» Records shown

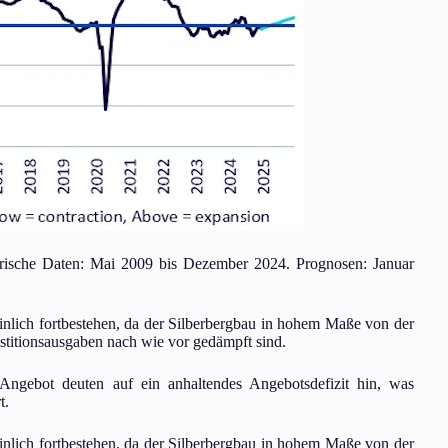
rische Daten: Mai 2009 bis Dezember 2024. Prognosen: Januar
nlich fortbestehen, da der Silberbergbau in hohem Maße von der
stitionsausgaben nach wie vor gedämpft sind.
ngebot deuten auf ein anhaltendes Angebotsdefizit hin, was
t.
nlich fortbestehen, da der Silberbergbau in hohem Maße von der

» Task objective
Would you repeat the entries exactly, keeping the images out?

» Written response
rische Daten: Mai 2009 bis Dezember 2024. Prognosen: Januar
nlich fortbestehen, da der Silberbergbau in hohem Maße von der
stitionsausgaben nach wie vor gedämpft sind.
ngebot deuten auf ein anhaltendes Angebotsdefizit hin, was
t.
nlich fortbestehen, da der Silberbergbau in hohem Maße von der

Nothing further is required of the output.